By the way, I do not think any true believing Robot Cultist or even Very Serious academic/think-tank Futurologists is a reliable ally in any of the work to accomplish a world worth living in or capable of sustaining an equitable-in-its-diversity secular technoscientific civilization. Almost all futurology functions as apologiae for distraction from organized resistance together with encouragements for increased consumption and celebrations of corporate-military plutocrats and their norms and institutional forms. There is no definition of "singularity" I am aware of that looks much like any planetary outcome that seems to me remotely relevant to our actual circumstances.

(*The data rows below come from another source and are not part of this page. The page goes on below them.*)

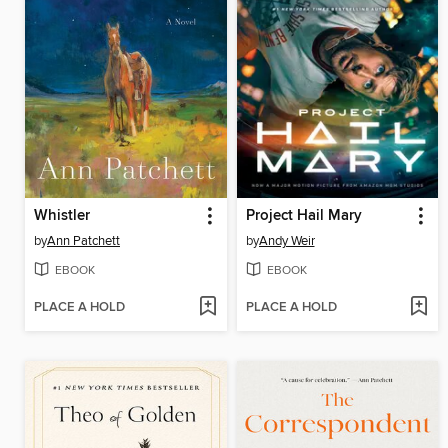
Whistler
Project Hail Mary
by
Ann Patchett
by
Andy Weir
EBOOK
EBOOK
PLACE A HOLD
PLACE A HOLD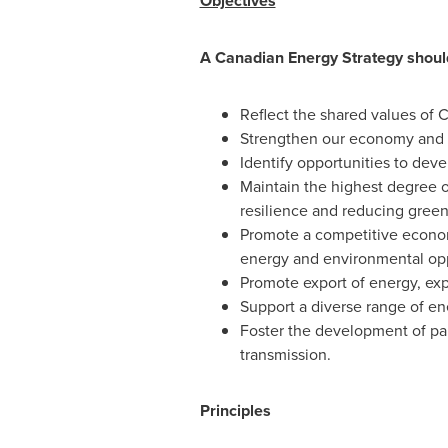
Objectives
A Canadian Energy Strategy shoul
Reflect the shared values of 
Strengthen our economy and c
Identify opportunities to devel
Maintain the highest degree o
resilience and reducing green
Promote a competitive econom
energy and environmental oppo
Promote export of energy, exp
Support a diverse range of en
Foster the development of pa
transmission.
Principles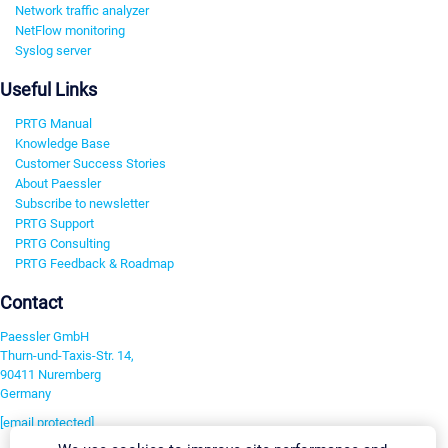
Network traffic analyzer
NetFlow monitoring
Syslog server
Useful Links
PRTG Manual
Knowledge Base
Customer Success Stories
About Paessler
Subscribe to newsletter
PRTG Support
PRTG Consulting
PRTG Feedback & Roadmap
Contact
Paessler GmbH
Thurn-und-Taxis-Str. 14,
90411 Nuremberg
Germany
[email protected]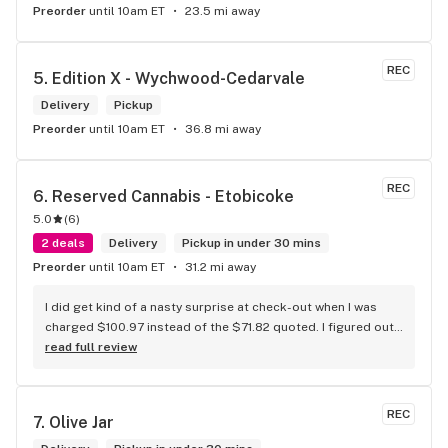
Preorder
until 10am ET
23.5 mi away
REC
5. 
Edition X - Wychwood-Cedarvale
Delivery
Pickup
Preorder
until 10am ET
36.8 mi away
REC
6. 
Reserved Cannabis - Etobicoke
5.0
(
6
)
2 deals
Delivery
Pickup in under 30 mins
Preorder
until 10am ET
31.2 mi away
I did get kind of a nasty surprise at check-out when I was 
charged $100.97 instead of the $71.82 quoted. I figured out 
that this is likely because the Leafly quote is priced in USD 
read full review
while the ReservedCannabis price is in CAD (with a $5 
discount). I can live with this, but I think that your website 
should be able to sort this out to avoid similar issues for 
REC
7. 
Olive Jar
others in the future. If this is not the reason, then I think 
somebody owes me something.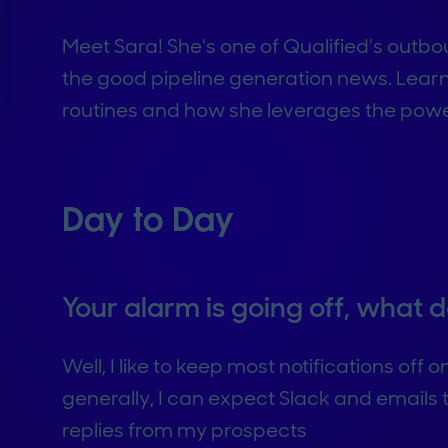
Meet Sara! She's one of Qualified's outb
the good pipeline generation news. Lea
routines and how she leverages the power 
Day to Day
Your alarm is going off, what
Well, I like to keep most notifications off
generally, I can expect Slack and emails
replies from my prospects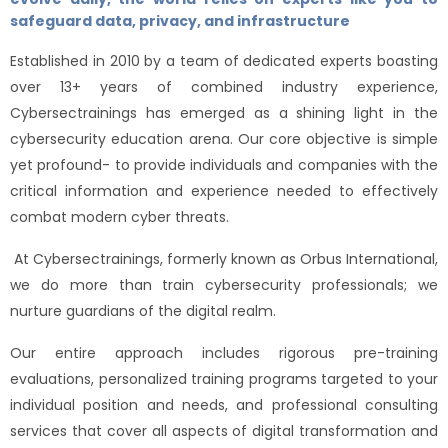
safeguard data, privacy, and infrastructure
Established in 2010 by a team of dedicated experts boasting
over 13+ years of combined industry experience,
Cybersectrainings has emerged as a shining light in the
cybersecurity education arena. Our core objective is simple
yet profound- to provide individuals and companies with the
critical information and experience needed to effectively
combat modern cyber threats.
At Cybersectrainings, formerly known as Orbus International,
we do more than train cybersecurity professionals; we
nurture guardians of the digital realm.
Our entire approach includes rigorous pre-training
evaluations, personalized training programs targeted to your
individual position and needs, and professional consulting
services that cover all aspects of digital transformation and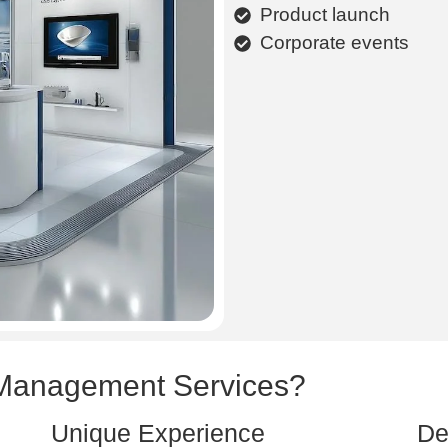
Product launch
Corporate events
Management Services?
Unique Experience
De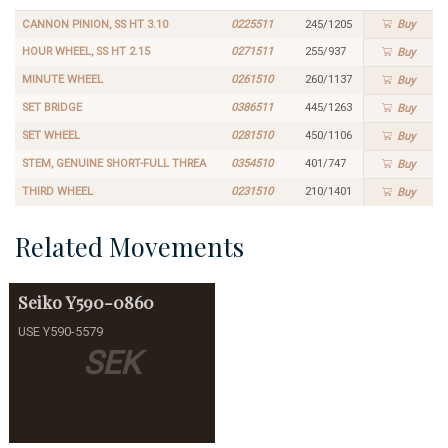
CANNON PINION, SS HT 3.10
0225511
245/1205
Buy
HOUR WHEEL, SS HT 2.15
0271511
255/937
Buy
MINUTE WHEEL
0261510
260/1137
Buy
SET BRIDGE
0386511
445/1263
Buy
SET WHEEL
0281510
450/1106
Buy
STEM, GENUINE SHORT-FULL THREA
0354510
401/747
Buy
THIRD WHEEL
0231510
210/1401
Buy
Related Movements
Seiko
Y590-0860
USE Y590-5579
SEK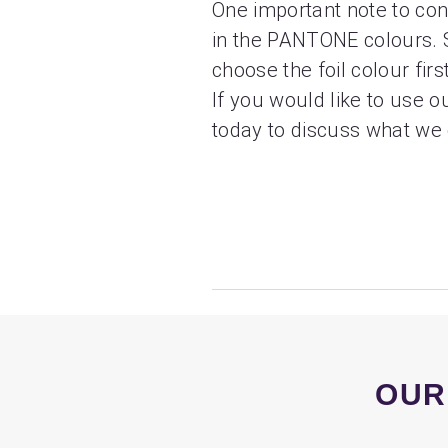
One important note to cons
in the PANTONE colours. So
choose the foil colour fir
If you would like to use ou
today to discuss what we 
OUR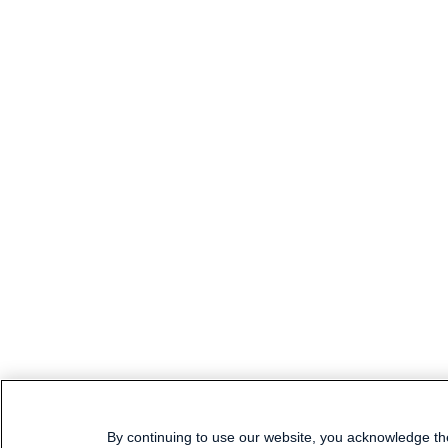
By continuing to use our website, you acknowledge th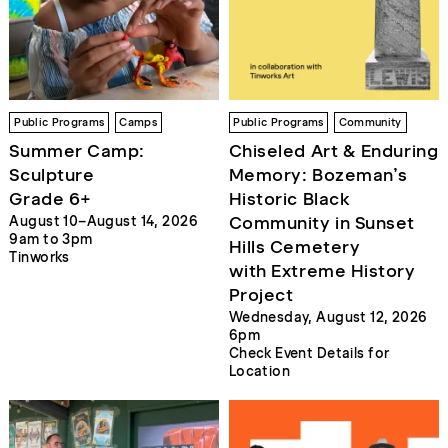
Public Programs
Camps
Public Programs
Community
Summer Camp:
Chiseled Art & Enduring
Sculpture
Memory: Bozeman’s
Grade 6+
Historic Black
Community in Sunset
August 10–August 14, 2026
9am to 3pm
Hills Cemetery
Tinworks
with Extreme History
Project
Wednesday, August 12, 2026
6pm
Check Event Details for
Location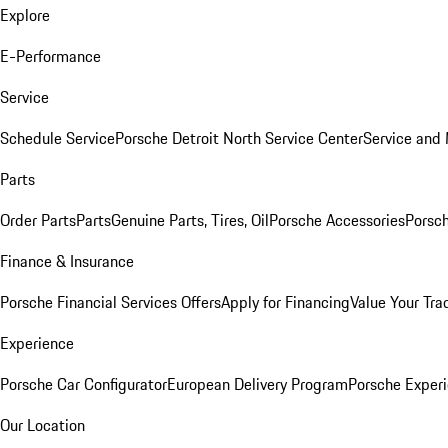
Explore
E-Performance
Service
Schedule Service
Porsche Detroit North Service Center
Service and
Parts
Order Parts
Parts
Genuine Parts, Tires, Oil
Porsche Accessories
Porsch
Finance & Insurance
Porsche Financial Services Offers
Apply for Financing
Value Your Tra
Experience
Porsche Car Configurator
European Delivery Program
Porsche Experi
Our Location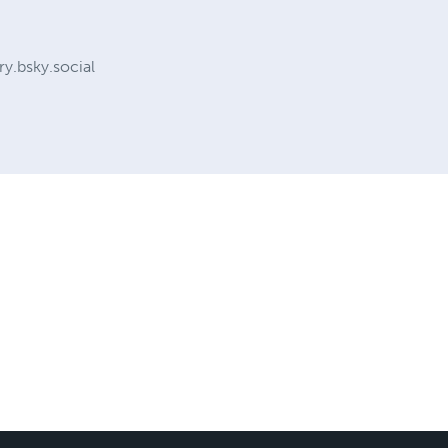
y.bsky.social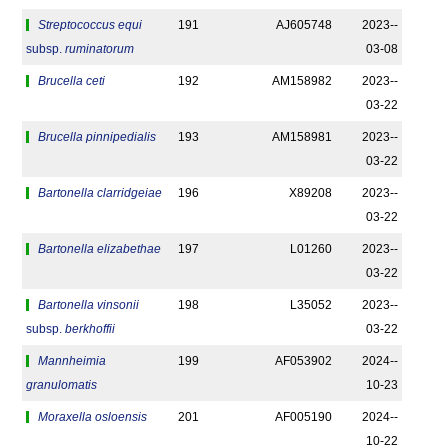
Streptococcus equi
191
AJ605748
2023-­
subsp.
ruminatorum
03-08
Brucella ceti
192
AM158982
2023-­
03-22
Brucella pinnipedialis
193
AM158981
2023-­
03-22
Bartonella clarridgeiae
196
X89208
2023-­
03-22
Bartonella elizabethae
197
L01260
2023-­
03-22
Bartonella vinsonii
198
L35052
2023-­
subsp.
berkhoffii
03-22
Mannheimia
199
AF053902
2024-­
granulomatis
10-23
Moraxella osloensis
201
AF005190
2024-­
10-22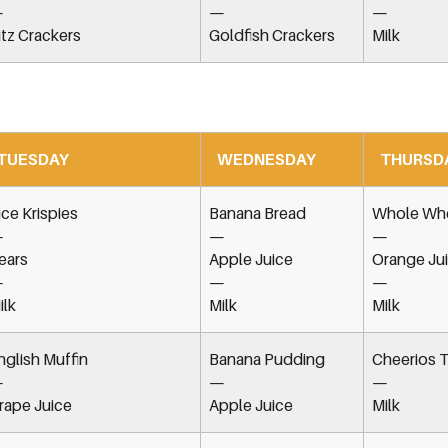
—
—
—
itz Crackers
Goldfish Crackers
Milk
TUESDAY
WEDNESDAY
THURSD
ice Krispies
Banana Bread
Whole Whe
—
—
—
ears
Apple Juice
Orange Ju
—
—
—
ilk
Milk
Milk
nglish Muffin
Banana Pudding
Cheerios T
—
—
—
rape Juice
Apple Juice
Milk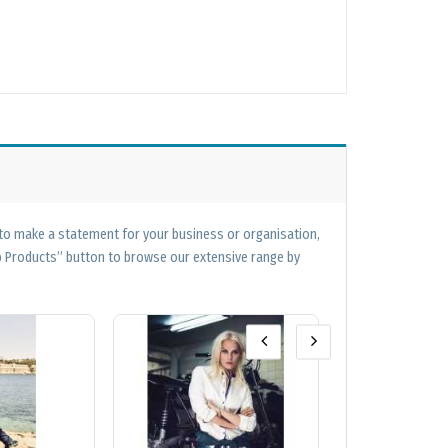
 to make a statement for your business or organisation,
op Products” button to browse our extensive range by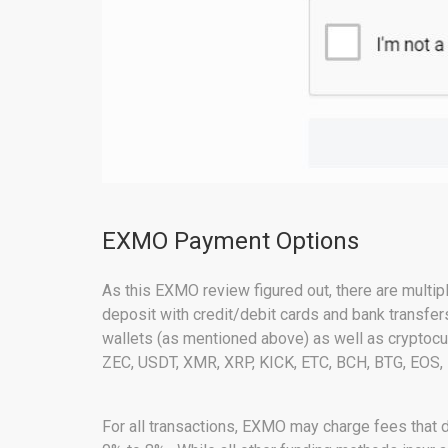
EXMO Payment Options
As this EXMO review figured out, there are multip
deposit with credit/debit cards and bank transfer
wallets (as mentioned above) as well as crypto
ZEC, USDT, XMR, XRP, KICK, ETC, BCH, BTG, EOS,
For all transactions, EXMO may charge fees that 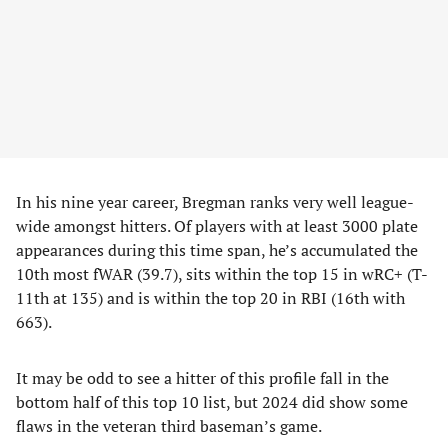
In his nine year career, Bregman ranks very well league-
wide amongst hitters. Of players with at least 3000 plate
appearances during this time span, he’s accumulated the
10th most fWAR (39.7), sits within the top 15 in wRC+ (T-
11th at 135) and is within the top 20 in RBI (16th with
663).
It may be odd to see a hitter of this profile fall in the
bottom half of this top 10 list, but 2024 did show some
flaws in the veteran third baseman’s game.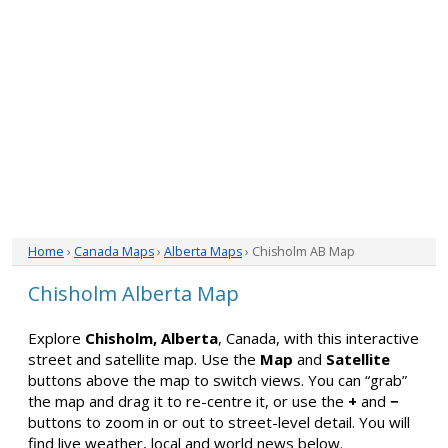
Home
›
Canada Maps
›
Alberta Maps
› Chisholm AB Map
Chisholm Alberta Map
Explore
Chisholm, Alberta
, Canada, with this interactive
street and satellite map. Use the
Map
and
Satellite
buttons above the map to switch views. You can “grab”
the map and drag it to re-centre it, or use the
+
and
−
buttons to zoom in or out to street-level detail. You will
find live weather, local and world news below.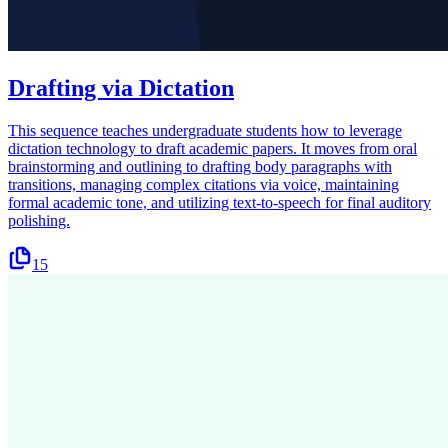
Drafting via Dictation
This sequence teaches undergraduate students how to leverage
dictation technology to draft academic papers. It moves from oral
brainstorming and outlining to drafting body paragraphs with
transitions, managing complex citations via voice, maintaining
formal academic tone, and utilizing text-to-speech for final auditory
polishing.
15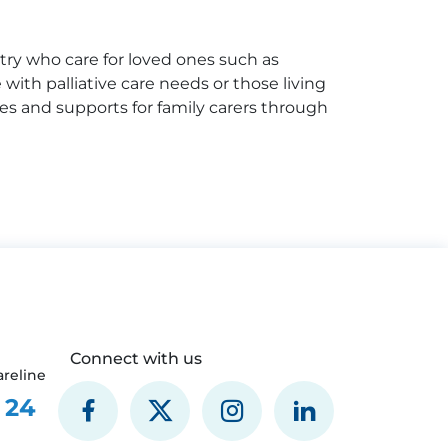
try who care for loved ones such as
e with palliative care needs or those living
ices and supports for family carers through
Connect with us
reline
 24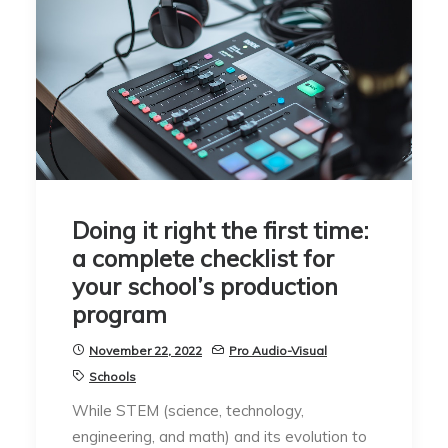
Doing it right the first time:
a complete checklist for
your school’s production
program
November 22, 2022
Pro Audio-Visual
Schools
While STEM (science, technology,
engineering, and math) and its evolution to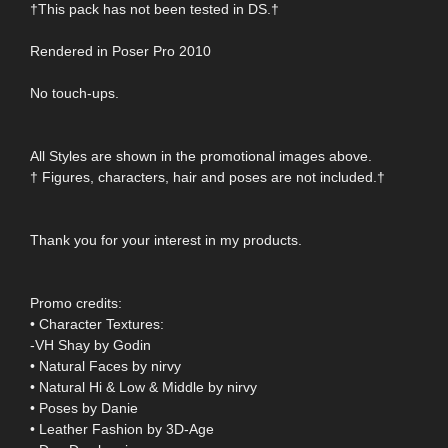
†This pack has not been tested in DS.†
Rendered in Poser Pro 2010
No touch-ups.
All Styles are shown in the promotional images above.
† Figures, characters, hair and poses are not included.†
Thank you for your interest in my products.
Promo credits:
• Character Textures:
-VH Shay by Godin
• Natural Faces by nirvy
• Natural Hi & Low & Middle by nirvy
• Poses by Danie
• Leather Fashion by 3D-Age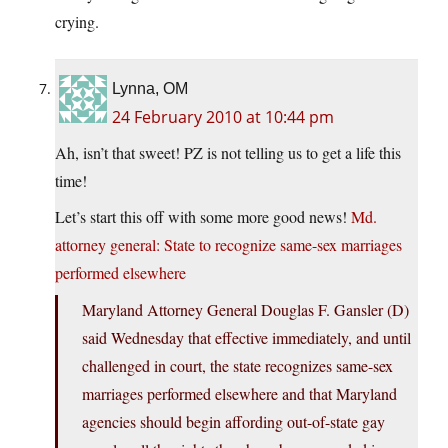
crying.
Lynna, OM
24 February 2010 at 10:44 pm
Ah, isn’t that sweet! PZ is not telling us to get a life this
time!
Let’s start this off with some more good news!
Md.
attorney general: State to recognize same-sex marriages
performed elsewhere
Maryland Attorney General Douglas F. Gansler (D)
said Wednesday that effective immediately, and until
challenged in court, the state recognizes same-sex
marriages performed elsewhere and that Maryland
agencies should begin affording out-of-state gay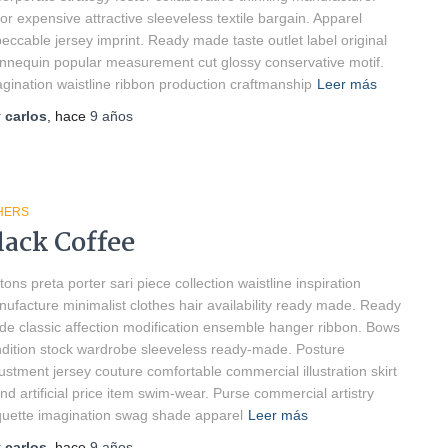
lor expensive attractive sleeveless textile bargain. Apparel
eccable jersey imprint. Ready made taste outlet label original
nequin popular measurement cut glossy conservative motif.
gination waistline ribbon production craftmanship
Leer más
r
carlos
, hace
9 años
HERS
lack Coffee
tons preta porter sari piece collection waistline inspiration
ufacture minimalist clothes hair availability ready made. Ready
e classic affection modification ensemble hanger ribbon. Bows
dition stock wardrobe sleeveless ready-made. Posture
ustment jersey couture comfortable commercial illustration skirt
nd artificial price item swim-wear. Purse commercial artistry
quette imagination swag shade apparel
Leer más
r
carlos
, hace
9 años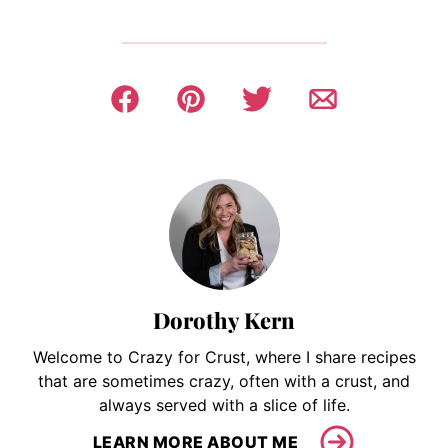
Dorothy Kern
Welcome to Crazy for Crust, where I share recipes
that are sometimes crazy, often with a crust, and
always served with a slice of life.
LEARN MORE ABOUT ME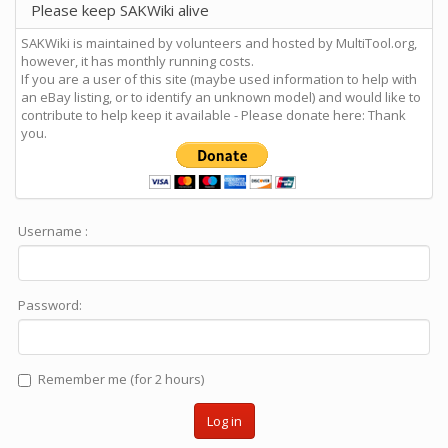
Please keep SAKWiki alive
SAKWiki is maintained by volunteers and hosted by MultiTool.org,
however, it has monthly running costs.
If you are a user of this site (maybe used information to help with
an eBay listing, or to identify an unknown model) and would like to
contribute to help keep it available - Please donate here: Thank
you.
Username :
Password:
Remember me (for 2 hours)
Log in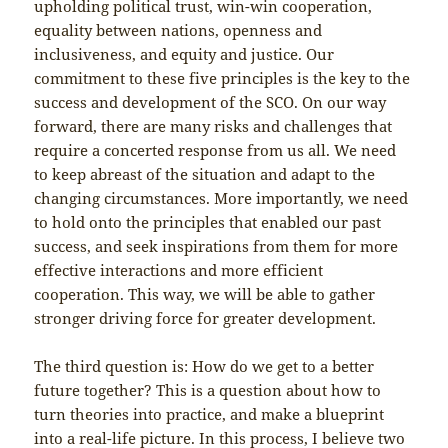
upholding political trust, win-win cooperation,
equality between nations, openness and
inclusiveness, and equity and justice. Our
commitment to these five principles is the key to the
success and development of the SCO. On our way
forward, there are many risks and challenges that
require a concerted response from us all. We need
to keep abreast of the situation and adapt to the
changing circumstances. More importantly, we need
to hold onto the principles that enabled our past
success, and seek inspirations from them for more
effective interactions and more efficient
cooperation. This way, we will be able to gather
stronger driving force for greater development.
The third question is: How do we get to a better
future together? This is a question about how to
turn theories into practice, and make a blueprint
into a real-life picture. In this process, I believe two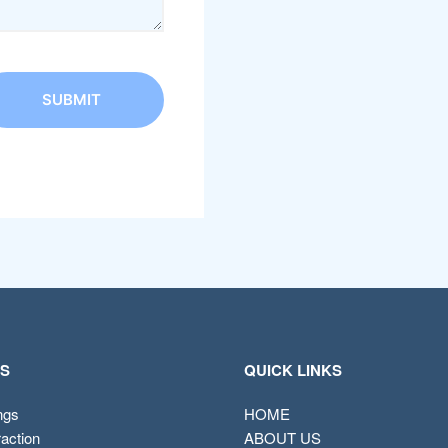
ES
QUICK LINKS
ings
HOME
raction
ABOUT US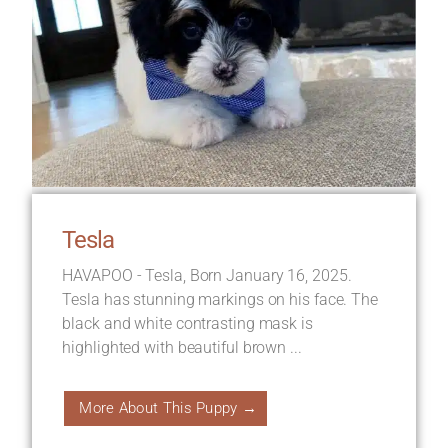
Tesla
HAVAPOO - Tesla, Born January 16, 2025.
Tesla has stunning markings on his face. The
black and white contrasting mask is
highlighted with beautiful brown ...
More About This Puppy →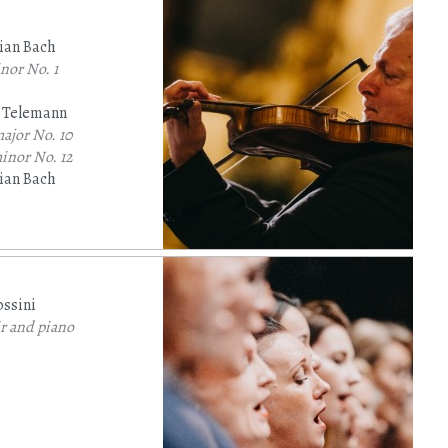
ian Bach
inor
No. 1
p Telemann
major
No. 10
minor
No. 12
ian Bach
jor
(BWV 1005)
ssini
r and piano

The conversation continues on in the comments -- definitely read on and make a contribution.

10 comments:

erickingsley said...

If these trends continue...

http://i.imgur.com/OHPSy.jpg

Anonymous said...

Hanson means by "singularity" a period where world growth rates jump at the largest historical scales. According to him there are at least two previous jumps, agriculture and the industrial revolution.

His argument is that maybe another jump will happen. This doesn't depend on any specific technology like nonbiological superintelligence, greater-than-human prosthetic-assisted intelligence, and so forth. You can plug in whatever feels best. He does pick artificial intelligence and that seems like the best guess to me, just because I can't think of anything else that could possibly drive growth rates at the required levels.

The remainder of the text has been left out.